Escritor e frade dominicano afirma que cubano foi o único líder que sobreviveu ao êxito da sua obra

Carla Jiménez
O escritor Frei Betto.
O escritor Frei Betto.José Cruz/ Agência Brasil

O escritor Frei Betto se encontrava em um retiro no Rio de Janeiro quando soube da morte de Fidel Castro. Comovido, abriu uma janela do seu recolhimento espiritual para atender à ligação dos jornalistas que queriam ouvir uma palavra sua sobre o amigo de longa data. Fidel escreveu o prólogo do livro Frei Betto – Biografia (editora Record), que será lançada na próxima semana. Frei Betto foi um observador privilegiado de vários movimentos de Cuba nas últimas décadas, como a reaproximação com os Estados Unidos. A última vez que estiveram juntos foi em agosto passado, no último aniversário do líder cubano. Quando o Papa Francisco visitou Fidel no ano passado, levou de presente o livro “Fidel e a Religião”, escrito por Frei Betto.

Pergunta. A pergunta óbvia, o que fica da morte de Fidel Castro neste momento?

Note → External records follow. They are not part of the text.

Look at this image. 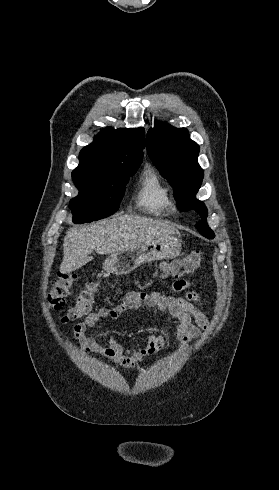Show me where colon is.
<instances>
[{
  "instance_id": "obj_1",
  "label": "colon",
  "mask_w": 279,
  "mask_h": 490,
  "mask_svg": "<svg viewBox=\"0 0 279 490\" xmlns=\"http://www.w3.org/2000/svg\"><path fill=\"white\" fill-rule=\"evenodd\" d=\"M202 255L200 251H192L183 259H178L161 264L164 278L172 277L179 279L192 273L201 263ZM76 277L73 273L63 272L56 276L48 290V305L52 309H60L71 286L75 283ZM99 282L90 281L76 296L75 302L61 316L62 322L78 321L86 317L92 311L94 297L98 292Z\"/></svg>"
}]
</instances>
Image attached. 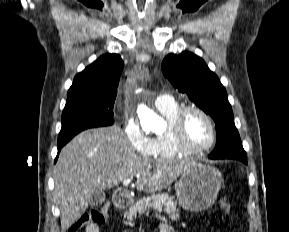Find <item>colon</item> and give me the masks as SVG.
<instances>
[{
  "label": "colon",
  "mask_w": 289,
  "mask_h": 232,
  "mask_svg": "<svg viewBox=\"0 0 289 232\" xmlns=\"http://www.w3.org/2000/svg\"><path fill=\"white\" fill-rule=\"evenodd\" d=\"M221 208L225 213L231 216V205L225 198L220 201ZM107 220V209H92L84 212L80 217L69 227L68 232H79L84 226L95 224L98 226L104 225Z\"/></svg>",
  "instance_id": "1"
}]
</instances>
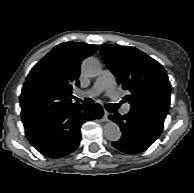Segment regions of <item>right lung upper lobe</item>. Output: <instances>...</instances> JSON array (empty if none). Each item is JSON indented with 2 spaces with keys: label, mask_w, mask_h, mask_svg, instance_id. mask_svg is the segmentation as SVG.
<instances>
[{
  "label": "right lung upper lobe",
  "mask_w": 194,
  "mask_h": 193,
  "mask_svg": "<svg viewBox=\"0 0 194 193\" xmlns=\"http://www.w3.org/2000/svg\"><path fill=\"white\" fill-rule=\"evenodd\" d=\"M97 50L96 45L64 42L54 47L30 71L20 95L22 121L50 115L72 103V85H78L80 64Z\"/></svg>",
  "instance_id": "1"
}]
</instances>
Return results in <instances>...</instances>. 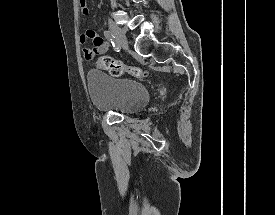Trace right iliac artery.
Listing matches in <instances>:
<instances>
[{"instance_id":"1","label":"right iliac artery","mask_w":275,"mask_h":215,"mask_svg":"<svg viewBox=\"0 0 275 215\" xmlns=\"http://www.w3.org/2000/svg\"><path fill=\"white\" fill-rule=\"evenodd\" d=\"M104 36L112 43L113 47H115V50L119 51V45L116 42L114 35L110 31H104Z\"/></svg>"}]
</instances>
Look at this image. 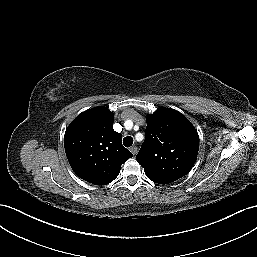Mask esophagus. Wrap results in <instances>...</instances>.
Listing matches in <instances>:
<instances>
[{
	"mask_svg": "<svg viewBox=\"0 0 257 257\" xmlns=\"http://www.w3.org/2000/svg\"><path fill=\"white\" fill-rule=\"evenodd\" d=\"M130 151H131V153H132L133 155H136V154H137L138 149H137V147H136V146H132V147H130Z\"/></svg>",
	"mask_w": 257,
	"mask_h": 257,
	"instance_id": "1",
	"label": "esophagus"
}]
</instances>
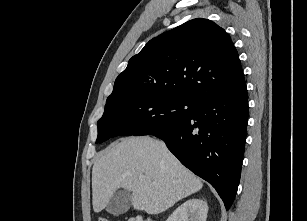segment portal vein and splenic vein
I'll return each mask as SVG.
<instances>
[{"instance_id": "1", "label": "portal vein and splenic vein", "mask_w": 307, "mask_h": 221, "mask_svg": "<svg viewBox=\"0 0 307 221\" xmlns=\"http://www.w3.org/2000/svg\"><path fill=\"white\" fill-rule=\"evenodd\" d=\"M139 178H140V179H144L145 176H144V175H140Z\"/></svg>"}]
</instances>
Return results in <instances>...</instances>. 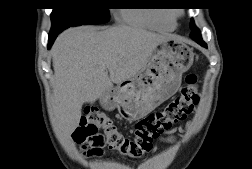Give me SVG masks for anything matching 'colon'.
Listing matches in <instances>:
<instances>
[{
  "label": "colon",
  "instance_id": "colon-1",
  "mask_svg": "<svg viewBox=\"0 0 252 169\" xmlns=\"http://www.w3.org/2000/svg\"><path fill=\"white\" fill-rule=\"evenodd\" d=\"M198 102L197 77L190 73L180 93L162 109L139 120L130 136L105 113L86 107L73 139L89 156H100L104 148H109L124 157L138 159L151 150L155 139L185 119Z\"/></svg>",
  "mask_w": 252,
  "mask_h": 169
}]
</instances>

Resposta. Com Fidel morre o último grande líder do século 20. O único que sobreviveu ao êxito da própria obra: a revolução cubana. E líder uma nação que há mais de 50 anos resiste à pressão dos Estados Unidos. Fica faltando apenas a suspensão do bloqueio econômico. O legado que ele deixa é inestimável. Uma nação de quase 12 milhões de habitantes, com muitos problemas, claro, mas que têm os direitos mais básicos assegurados: alimentação, saúde e educação. E hoje Cuba exporta professores e médicos para mais de 100 países, inclusive o Brasil. É um homem que, estejamos ou não de acordo, com as ideias e posturas, tornou Cuba uma nação soberana. Ocupa um território pequeno, mas um país onde qualquer coisa que acontece todo mundo presta atenção.

P. A jornalista Yoani Sánchez tuitou que Fidel morre com uma herança de um país em ruínas e onde os jovens não querem viver.

R. Dela só se poderia esperar isso. Pergunto a ela por que o povo cubano não se levantou contra o regime de Fidel então, como aconteceu em outros países. Ela é contra o reatamento de Cuba com os Estados Unidos, inclusive.

P. A relação de Fidel com o Brasil sempre foi estreita, embora muita gente ache que ele só tinha bom relacionamento com o PT, não?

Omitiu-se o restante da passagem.